I Disagree is an album I would have overlooked had another reviewer not made me curious through what I call the curse of the negative review. The warning was there, but I would not be told and I listened to it. What followed was a horrific experience on the ears, after which the logical thing to do would be to not take my relationship with Poppy's music any further. And it really could have ended there, but here we are, I'm reviewing it all the same. So what changed?

I suppose it's a combination of getting caught up in how much attention the album was getting through that first review, which is the most active I've seen MMA in a while, and my own apparent willingness to be a glutton for punishment for not immediately putting this album out of my mind, instead starting to jot down some notes of what I could say about it until I suddenly reached the point that I'd spent too much time on this album not to review it. Of course one could counter argue that I've also spent far more time on it than this album will ever deserve.

I will make one thing clear in this review for full disclosure reasons: I listened to I Disagree in full once. Just once, with the rest of my experience of it just skipping through checking details and switching it off again. Many will likely argue that this is far from enough times to form a fair opinion of it for a serious review. To be honest I agree, but in this case once really was enough. I also never claimed that this would be a serious review. Instead thinking of it as some random grump throwing in his penny's worth because nobody asked.

And there are really two ways that I could go about this now. I could try to be diplomatic and find some small reasons to give Poppy a bit of credit where I can, or I can just let loose with how I really feel about it. Well actually I'm going to do a bit of both, but one of these things is going to heavily outweigh the other I'm afraid and we're going to go through where I can give Poppy credit first, the few positive things I can acknowledge about I Disagree: it's an ambitious album, the young lady does possess a good voice and her music has a kind of quirkiness to it that could have actually made something entertaining if not of actual substance. And that's as far as I'll go with that!

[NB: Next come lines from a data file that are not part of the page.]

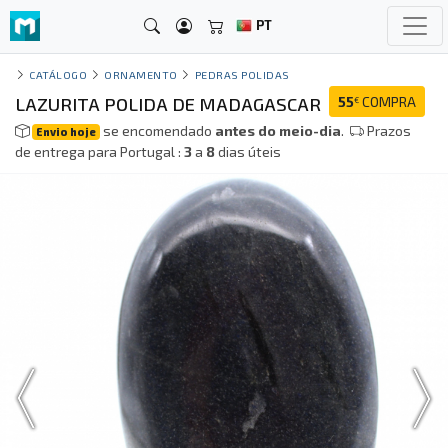
PT
CATÁLOGO
ORNAMENTO
PEDRAS POLIDAS
LAZURITA POLIDA DE MADAGASCAR
55
COMPRA
€
se encomendado
antes do meio-dia
.
Prazos
Envio hoje
de entrega para Portugal :
3
a
8
dias úteis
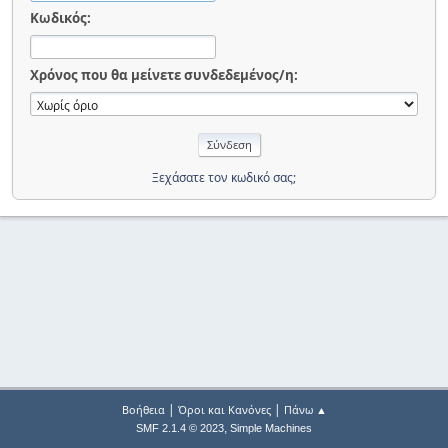
Κωδικός:
Χρόνος που θα μείνετε συνδεδεμένος/η:
Ξεχάσατε τον κωδικό σας;
|
|
Βοήθεια
Όροι και Κανόνες
Πάνω ▲
,
SMF 2.1.4 © 2023
Simple Machines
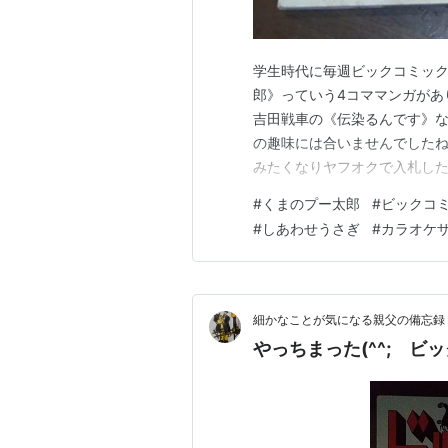
学生時代に毎週ビックコミッ
郎》っていう4コママンガがあ
吉田戦車の《伝染るんです》
の趣味には合いませんでしたね
みたくなりヤフオクで入札した
無事落札。２冊で1500円し
#
くまのプー太郎
#
ビックコ
んか本当にノンキな感じで、今
#
しあわせうさぎ
#
カラオケ
《くまのプー太郎》なんて見た
細かなことが気になる親父の備忘録
やっちまった(^^; ビ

And now for the truth: I Disagree is an absolute train wreck of an album that comes across like Poppy and her collaborators (who apart from writing credits seem to be a real tight-lipped secret over who actually plays on the album) jumped into the deep end of the pool that is metal music straight away after they barely learned to paddle in the kiddy pool, resulting in an album that while ambitious feels like too many eggs in one basket, one that they then didn't know how or didn't have the ability to handle effectively. Alternative metal was founded on adding atypical ideas to metal, which this does in spades, but it goes overboard, ending up with metal elements that just aren't very interesting and the rest just a complete mess of conflicting ideas that ultimately creates a directionless album that seems like it's stuck between two worlds: where Poppy came from and the metal world she's trying to now break into.

Or is she? You see I did a bit of research on Poppy while piecing this review together. And I found out something that I've heard before from artists who obviously are playing metal: Poppy doesn't actually consider her music to be metal. And that really rubs me up the wrong way. This is an excuse we've heard before in the metal world when an artist is likely savvy enough to realise that what they do won't sit well with the 'true' crowd, as if disassociating what they're doing from metal will make everyone turn around and say 'oh, that's all right then, we take everything bad that we ever said about you back'. Korn did it, but at least Jonathan Davis had a reason to back up the statement for his band: he considered them to actually be based in funk (but sorry Jon, you actually were metal despite your words). Know what Poppy considers her music to be? Post-genre. How fucking pretentious can you get? If by that Poppy means that she just doesn't give a fuck, then I suppose I have to do a 180 and call this album a resounding success, because that's exactly what I Disagree sounds like: throwing literally anything in heedless of what ideas gel together even slightly well. Some of it does, but that doesn't necessarily mean those parts are actually very good.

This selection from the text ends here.